Most databases provide options to filter your search results. Filters can be applied based on the publication date, language, study type, and more. Utilizing these filters can help streamline your search results, making finding the most relevant literature easier.

Appraising the Value and Relevance of Literature

Finally, having retrieved a list of literature, it’s important to appraise each article for its value and relevance to your research question. Look at the credibility of the authors, the methodology used, and whether the article’s conclusions are supported by the data presented.

In summary, a well-constructed literature search strategy is like a roadmap guiding you to the most relevant and valuable literature for your research. Developing can take time and patience, but the rewards are well worth the effort.

Implications of Inadequate Literature Searches

The importance of thorough literature searches becomes clear when we consider the implications of inadequate ones. Inadequate searches can lead to a lack of crucial information, causing potential risks to patient safety, regulatory repercussions, and even damaging the reputation of the MAH.

When to Start Literature Searches

The ideal time to start literature searches is early in product development. This allows for the early identification and management of potential risks. However, these searches must continue post-launch to stay abreast of the latest research and findings related to the product.

Regulatory Requirements for Literature Monitoring In Pharmacovigilance


In the realm of patient safety and medicinal products, regulatory requirements play a vital role. MAHs are expected to abide by specific protocols, including regularly and thoroughly searching the scientific literature. Compliance with these requirements is not only necessary for maintaining their licensing but also for ensuring patient safety and the overall integrity of the medical product.

Guidance from FDA and EMA on Literature Monitoring In Pharmacovigilance

Both the FDA (Food and Drug Administration) in the United States and the EMA (European Medicines Agency) provide guidance on literature monitoring in the realm of pharmacovigilance.

The FDA’s guidance on the subject can be found in various documents provided by the agency. These documents provide comprehensive information on how to conduct effective and thorough literature searches. A crucial resource is the FDA’s Guidance for Industry, which provides detailed instructions and recommendations on good pharmacovigilance practices, including literature monitoring.

FDA Guidance for Industry

Meanwhile, the EMA also provides extensive guidance on literature monitoring. Their Good Pharmacovigilance Practices (GVP) guidelines, particularly Module VI on the management and reporting of adverse reactions to medicinal products, outlines the responsibilities of MAHs in regards to conducting literature searches. This module addresses the scope and frequency of literature searches, the criteria for selecting data sources, and how to report findings.

EMA Good Pharmacovigilance Practices (GVP)

These guidelines provided by regulatory bodies are not just recommendations; they form a part of the regulatory requirements for MAHs. Therefore, understanding and adhering to them is crucial in ensuring compliance and maintaining the safety profile of medicinal products.

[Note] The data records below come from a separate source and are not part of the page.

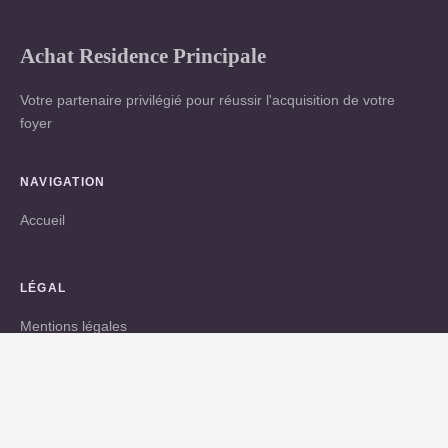
Achat Residence Principale
Votre partenaire privilégié pour réussir l'acquisition de votre
foyer
NAVIGATION
Accueil
LÉGAL
Mentions légales
Contact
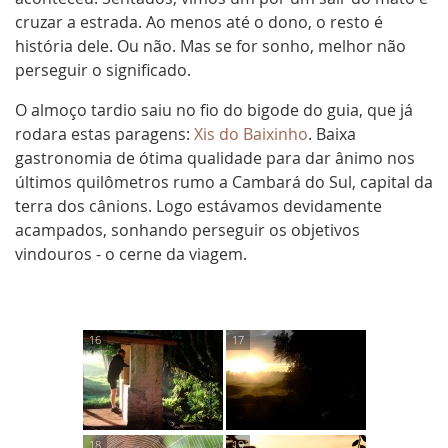
cruzar a estrada. Ao menos até o dono, o resto é
história dele. Ou não. Mas se for sonho, melhor não
perseguir o significado.
O almoço tardio saiu no fio do bigode do guia, que já
rodara estas paragens:
Xis do Baixinho
. Baixa
gastronomia de ótima qualidade para dar ânimo nos
últimos quilômetros rumo a Cambará do Sul, capital da
terra
dos cânions. Logo estávamos devidamente
acampados, sonhando perseguir os objetivos
vindouros - o
cerne
da viagem.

Always remember to review these documents regularly, as the regulatory landscape evolves, and guidelines can be updated. This helps to ensure that your literature monitoring activities align with the most recent regulatory requirements and best practices.


Effective and comprehensive literature searches form a cornerstone of patient safety data. They allow MAHs and regulatory bodies to gather crucial information about medicinal products, offering valuable insights that contribute to their safety profiles. The importance of conducting these searches early and regularly, and the potential consequences of inadequate searches, underscore the need for rigorous and strategic literature review processes.